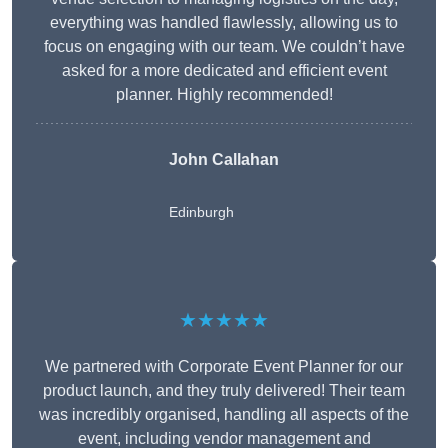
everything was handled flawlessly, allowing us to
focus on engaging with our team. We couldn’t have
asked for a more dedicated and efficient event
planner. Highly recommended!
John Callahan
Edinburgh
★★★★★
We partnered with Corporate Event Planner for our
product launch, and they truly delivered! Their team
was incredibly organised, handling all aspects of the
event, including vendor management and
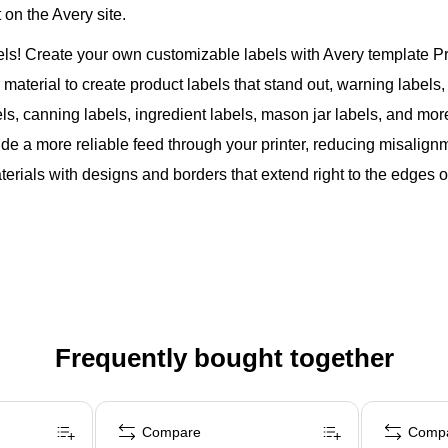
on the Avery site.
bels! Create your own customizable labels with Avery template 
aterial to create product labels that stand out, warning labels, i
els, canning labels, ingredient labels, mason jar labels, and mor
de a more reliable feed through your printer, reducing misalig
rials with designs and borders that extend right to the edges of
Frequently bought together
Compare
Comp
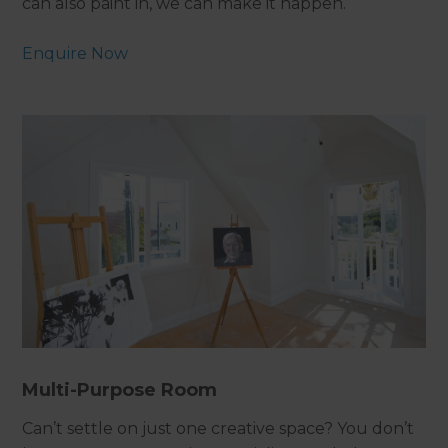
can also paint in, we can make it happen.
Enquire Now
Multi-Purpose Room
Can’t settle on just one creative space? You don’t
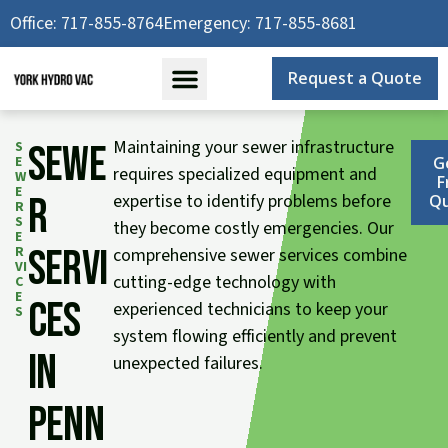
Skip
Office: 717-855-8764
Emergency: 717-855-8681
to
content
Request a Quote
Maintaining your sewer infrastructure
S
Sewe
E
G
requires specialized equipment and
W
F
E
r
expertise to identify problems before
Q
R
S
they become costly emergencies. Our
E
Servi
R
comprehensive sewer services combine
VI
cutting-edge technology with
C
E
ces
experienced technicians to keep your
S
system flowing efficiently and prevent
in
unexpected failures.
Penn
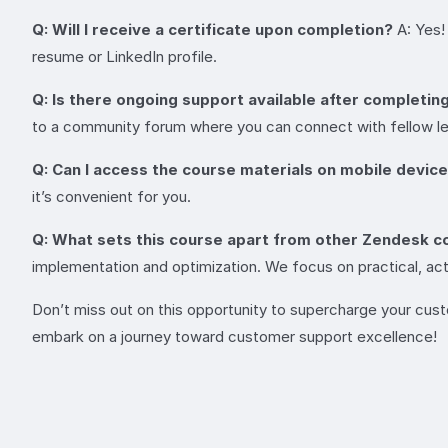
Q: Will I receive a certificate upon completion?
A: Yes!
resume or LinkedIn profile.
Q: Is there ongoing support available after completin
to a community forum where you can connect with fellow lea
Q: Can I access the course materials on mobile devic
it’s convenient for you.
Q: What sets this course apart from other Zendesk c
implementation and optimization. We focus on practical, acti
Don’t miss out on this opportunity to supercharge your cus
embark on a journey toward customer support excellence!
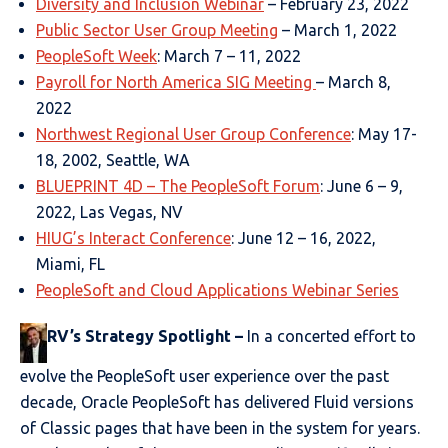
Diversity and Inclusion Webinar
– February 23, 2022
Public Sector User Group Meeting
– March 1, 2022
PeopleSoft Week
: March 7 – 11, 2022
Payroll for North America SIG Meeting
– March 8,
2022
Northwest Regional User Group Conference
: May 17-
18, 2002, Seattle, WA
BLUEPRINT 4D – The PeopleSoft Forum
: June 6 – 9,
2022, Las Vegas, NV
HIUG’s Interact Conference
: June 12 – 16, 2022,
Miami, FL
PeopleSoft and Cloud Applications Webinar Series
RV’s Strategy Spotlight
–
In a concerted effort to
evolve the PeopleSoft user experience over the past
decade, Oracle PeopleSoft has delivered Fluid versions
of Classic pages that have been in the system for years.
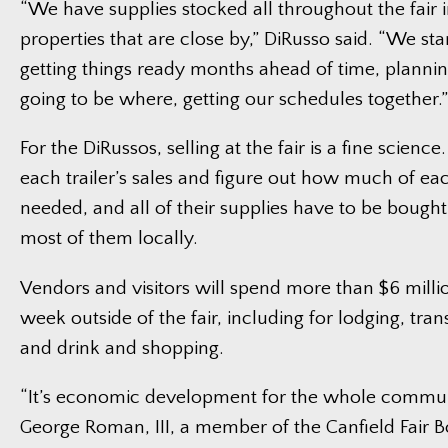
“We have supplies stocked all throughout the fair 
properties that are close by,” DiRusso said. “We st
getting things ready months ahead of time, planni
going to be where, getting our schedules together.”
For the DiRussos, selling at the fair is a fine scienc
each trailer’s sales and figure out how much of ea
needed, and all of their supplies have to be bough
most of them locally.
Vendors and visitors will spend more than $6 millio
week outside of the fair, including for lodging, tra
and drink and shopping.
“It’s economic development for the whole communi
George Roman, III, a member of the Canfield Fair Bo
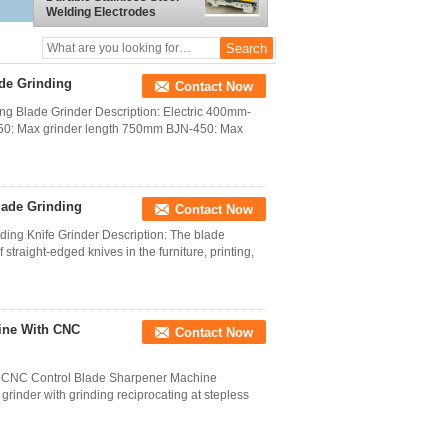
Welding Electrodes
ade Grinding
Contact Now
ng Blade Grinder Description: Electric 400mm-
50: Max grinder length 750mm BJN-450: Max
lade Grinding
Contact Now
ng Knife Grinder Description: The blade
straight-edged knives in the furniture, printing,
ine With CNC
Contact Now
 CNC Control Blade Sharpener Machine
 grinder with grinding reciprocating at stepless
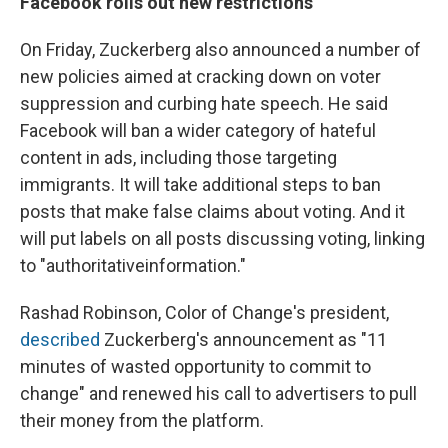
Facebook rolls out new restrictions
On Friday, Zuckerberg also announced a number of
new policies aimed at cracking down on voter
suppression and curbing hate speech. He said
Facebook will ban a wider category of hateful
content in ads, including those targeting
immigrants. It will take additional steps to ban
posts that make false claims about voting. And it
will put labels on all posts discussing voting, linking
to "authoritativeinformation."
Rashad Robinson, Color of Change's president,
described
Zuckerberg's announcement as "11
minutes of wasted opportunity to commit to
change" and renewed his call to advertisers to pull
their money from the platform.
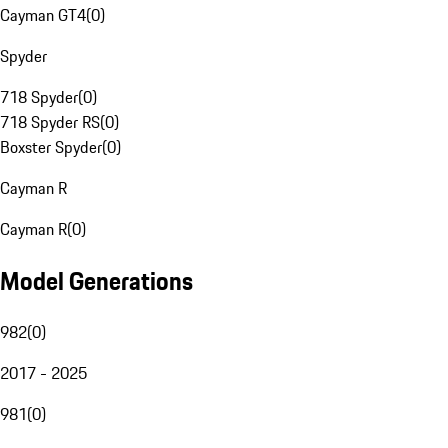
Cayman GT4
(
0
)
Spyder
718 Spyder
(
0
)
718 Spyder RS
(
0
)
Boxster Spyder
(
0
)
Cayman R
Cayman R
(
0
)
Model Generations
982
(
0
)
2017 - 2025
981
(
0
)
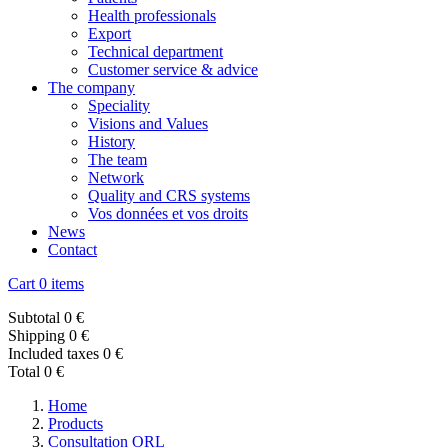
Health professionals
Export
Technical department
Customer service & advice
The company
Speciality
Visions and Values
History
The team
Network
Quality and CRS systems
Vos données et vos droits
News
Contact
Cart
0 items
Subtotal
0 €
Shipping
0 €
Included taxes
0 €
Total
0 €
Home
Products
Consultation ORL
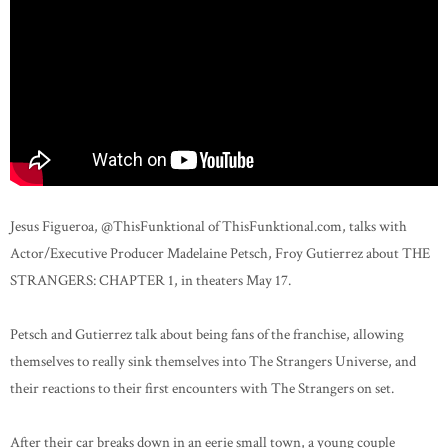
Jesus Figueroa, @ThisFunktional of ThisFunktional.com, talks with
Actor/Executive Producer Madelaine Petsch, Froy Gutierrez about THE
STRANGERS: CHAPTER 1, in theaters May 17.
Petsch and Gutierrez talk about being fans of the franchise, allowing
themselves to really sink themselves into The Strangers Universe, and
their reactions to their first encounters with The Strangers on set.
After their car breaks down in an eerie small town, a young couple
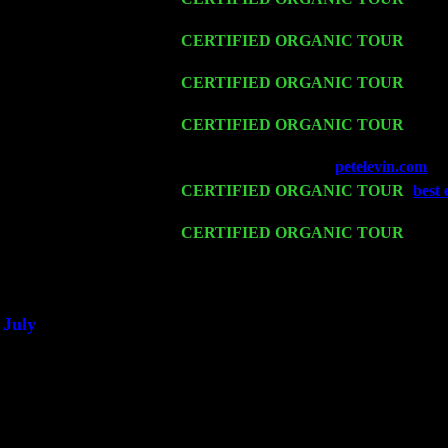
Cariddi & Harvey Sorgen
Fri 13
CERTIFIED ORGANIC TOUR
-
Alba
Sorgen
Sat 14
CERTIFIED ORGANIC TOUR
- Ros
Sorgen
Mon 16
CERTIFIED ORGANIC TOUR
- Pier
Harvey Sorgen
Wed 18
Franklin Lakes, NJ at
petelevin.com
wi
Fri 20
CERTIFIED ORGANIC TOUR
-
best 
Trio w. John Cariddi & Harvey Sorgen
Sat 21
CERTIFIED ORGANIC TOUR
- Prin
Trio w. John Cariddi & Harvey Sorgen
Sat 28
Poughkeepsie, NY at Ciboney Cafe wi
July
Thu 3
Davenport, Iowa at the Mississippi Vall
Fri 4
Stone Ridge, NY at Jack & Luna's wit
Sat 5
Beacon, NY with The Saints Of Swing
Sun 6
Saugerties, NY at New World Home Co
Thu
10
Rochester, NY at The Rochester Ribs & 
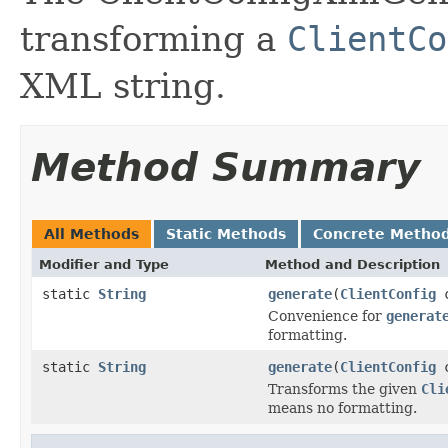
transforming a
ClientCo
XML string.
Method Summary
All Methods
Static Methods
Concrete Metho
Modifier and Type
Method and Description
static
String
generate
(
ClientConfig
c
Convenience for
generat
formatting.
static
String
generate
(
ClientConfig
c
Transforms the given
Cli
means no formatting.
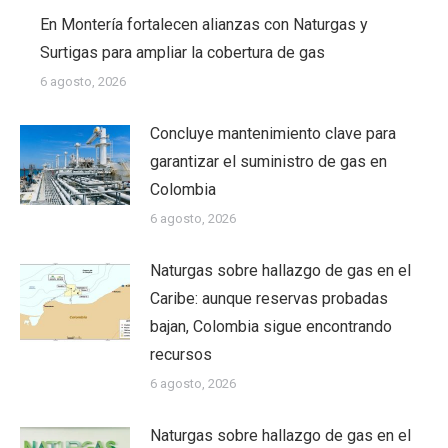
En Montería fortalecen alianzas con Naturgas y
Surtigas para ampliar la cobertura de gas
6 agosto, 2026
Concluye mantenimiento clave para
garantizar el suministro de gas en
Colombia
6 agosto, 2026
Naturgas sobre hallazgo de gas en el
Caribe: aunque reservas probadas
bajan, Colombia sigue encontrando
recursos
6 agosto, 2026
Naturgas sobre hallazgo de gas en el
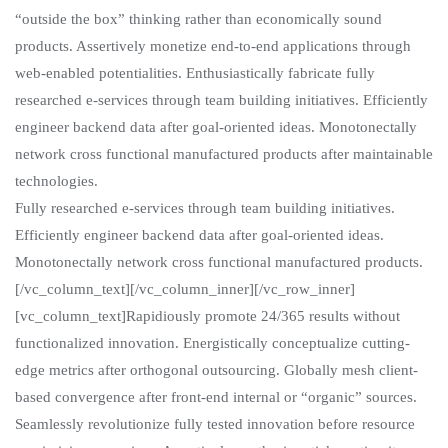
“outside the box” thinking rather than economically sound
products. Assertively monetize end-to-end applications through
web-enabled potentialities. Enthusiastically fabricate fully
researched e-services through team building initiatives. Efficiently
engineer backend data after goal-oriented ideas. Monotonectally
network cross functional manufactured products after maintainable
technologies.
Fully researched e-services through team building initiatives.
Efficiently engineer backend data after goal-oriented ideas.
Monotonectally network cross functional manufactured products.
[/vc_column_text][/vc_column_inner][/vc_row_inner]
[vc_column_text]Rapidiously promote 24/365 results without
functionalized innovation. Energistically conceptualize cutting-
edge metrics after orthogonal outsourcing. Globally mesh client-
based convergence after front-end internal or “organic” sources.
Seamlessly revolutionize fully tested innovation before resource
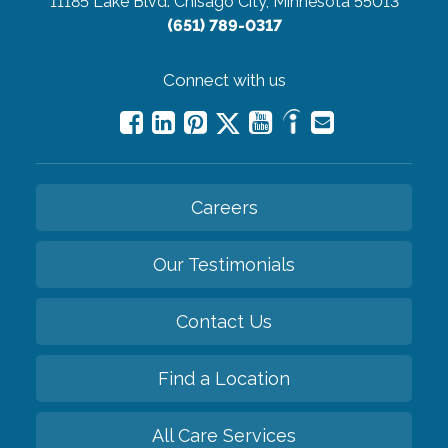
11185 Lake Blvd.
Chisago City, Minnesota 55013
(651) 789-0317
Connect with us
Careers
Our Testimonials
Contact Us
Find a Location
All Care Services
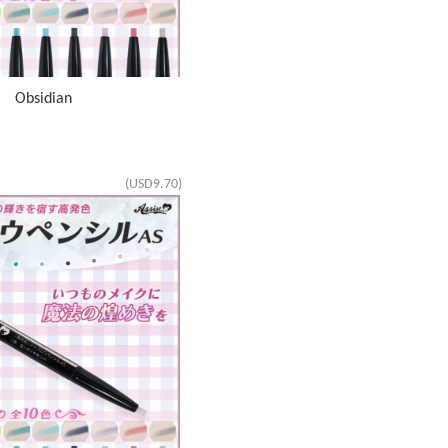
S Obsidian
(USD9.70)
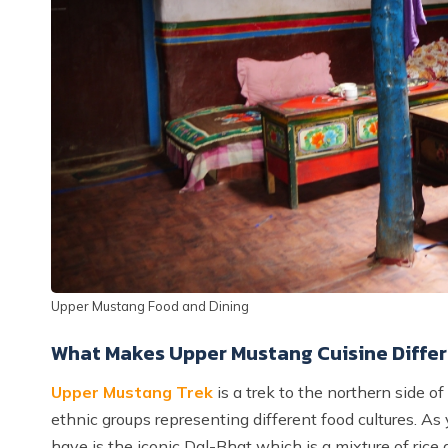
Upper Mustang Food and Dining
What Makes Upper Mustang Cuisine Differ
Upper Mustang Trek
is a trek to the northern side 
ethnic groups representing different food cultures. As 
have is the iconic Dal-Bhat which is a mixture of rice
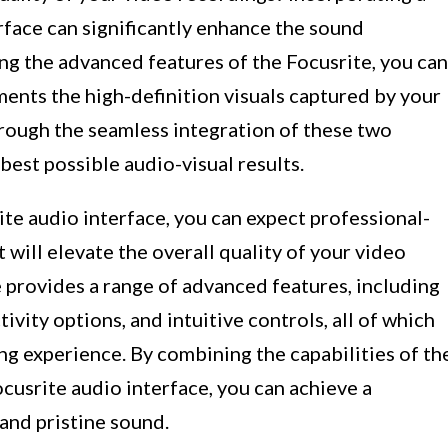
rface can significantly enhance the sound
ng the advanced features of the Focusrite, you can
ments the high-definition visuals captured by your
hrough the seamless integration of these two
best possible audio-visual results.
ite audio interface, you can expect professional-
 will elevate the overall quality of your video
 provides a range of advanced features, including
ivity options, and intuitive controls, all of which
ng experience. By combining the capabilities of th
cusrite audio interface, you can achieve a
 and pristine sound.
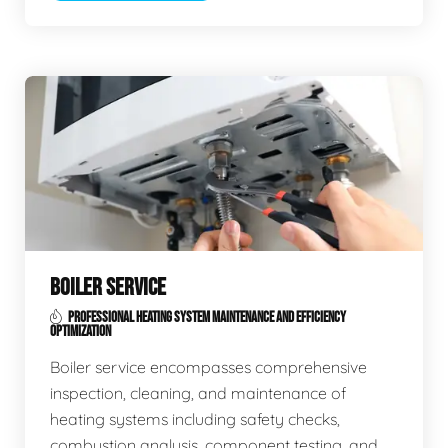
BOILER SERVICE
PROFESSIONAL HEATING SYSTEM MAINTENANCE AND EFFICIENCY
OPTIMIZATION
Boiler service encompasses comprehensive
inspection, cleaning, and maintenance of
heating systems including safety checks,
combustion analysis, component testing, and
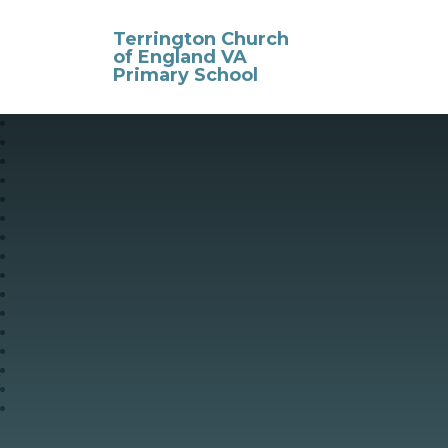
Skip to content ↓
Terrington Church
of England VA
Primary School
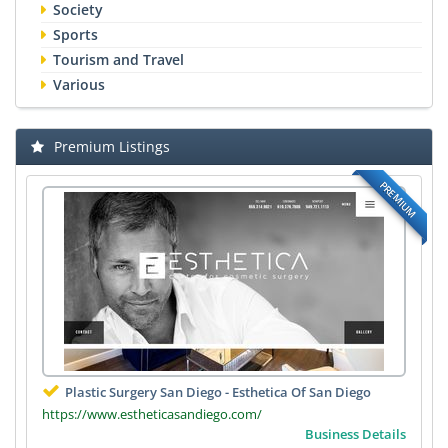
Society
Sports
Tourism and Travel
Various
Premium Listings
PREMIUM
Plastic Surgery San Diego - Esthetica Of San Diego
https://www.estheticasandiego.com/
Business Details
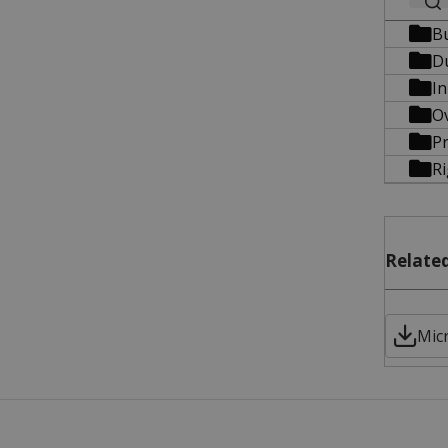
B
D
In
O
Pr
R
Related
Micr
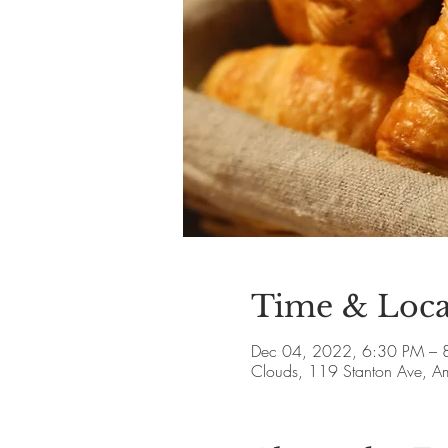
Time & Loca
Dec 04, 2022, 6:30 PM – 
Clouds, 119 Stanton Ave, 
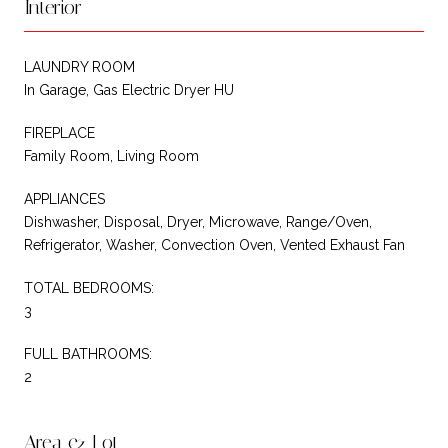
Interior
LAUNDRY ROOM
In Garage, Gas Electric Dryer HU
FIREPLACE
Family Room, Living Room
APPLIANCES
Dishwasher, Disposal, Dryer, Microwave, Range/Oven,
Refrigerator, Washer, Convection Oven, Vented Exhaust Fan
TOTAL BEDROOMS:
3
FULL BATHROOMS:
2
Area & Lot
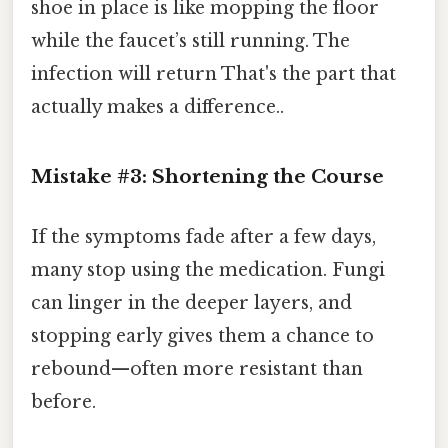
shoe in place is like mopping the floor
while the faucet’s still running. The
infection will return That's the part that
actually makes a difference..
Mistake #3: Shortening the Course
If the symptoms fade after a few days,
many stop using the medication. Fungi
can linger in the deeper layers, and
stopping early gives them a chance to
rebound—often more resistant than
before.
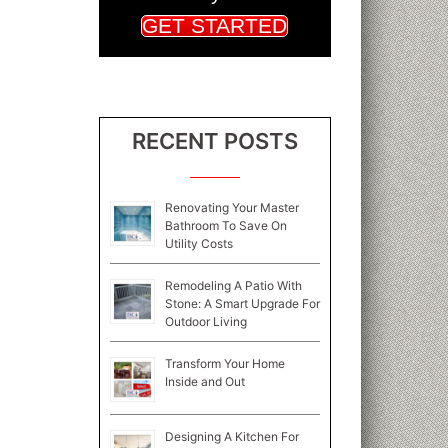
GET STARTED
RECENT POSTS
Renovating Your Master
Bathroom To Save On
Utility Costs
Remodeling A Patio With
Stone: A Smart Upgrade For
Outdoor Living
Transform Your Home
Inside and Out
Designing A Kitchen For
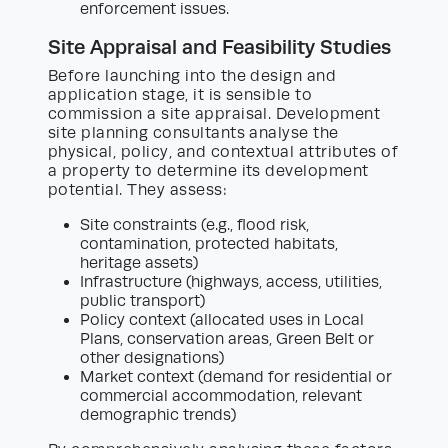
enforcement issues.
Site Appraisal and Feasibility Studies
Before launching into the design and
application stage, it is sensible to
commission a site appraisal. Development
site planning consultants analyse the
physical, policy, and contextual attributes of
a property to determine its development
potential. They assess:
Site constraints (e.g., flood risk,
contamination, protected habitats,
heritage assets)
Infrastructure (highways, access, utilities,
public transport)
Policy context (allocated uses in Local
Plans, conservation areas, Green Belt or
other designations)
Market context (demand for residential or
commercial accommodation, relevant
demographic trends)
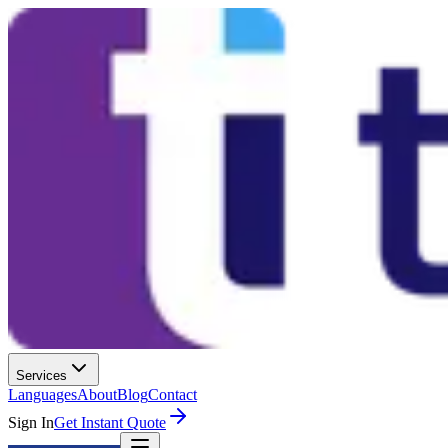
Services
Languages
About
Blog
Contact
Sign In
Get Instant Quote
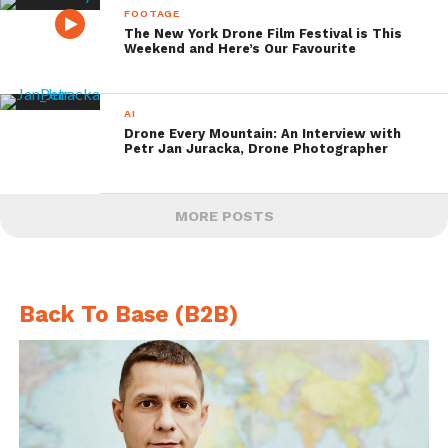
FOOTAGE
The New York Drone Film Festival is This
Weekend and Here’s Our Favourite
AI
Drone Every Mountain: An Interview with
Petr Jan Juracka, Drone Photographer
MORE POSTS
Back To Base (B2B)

________

- [What to work on]:
Return, from the material above, each line holding the string "content".

- [Task result]:
content
content in ads, including those targeting
Skip to content ↓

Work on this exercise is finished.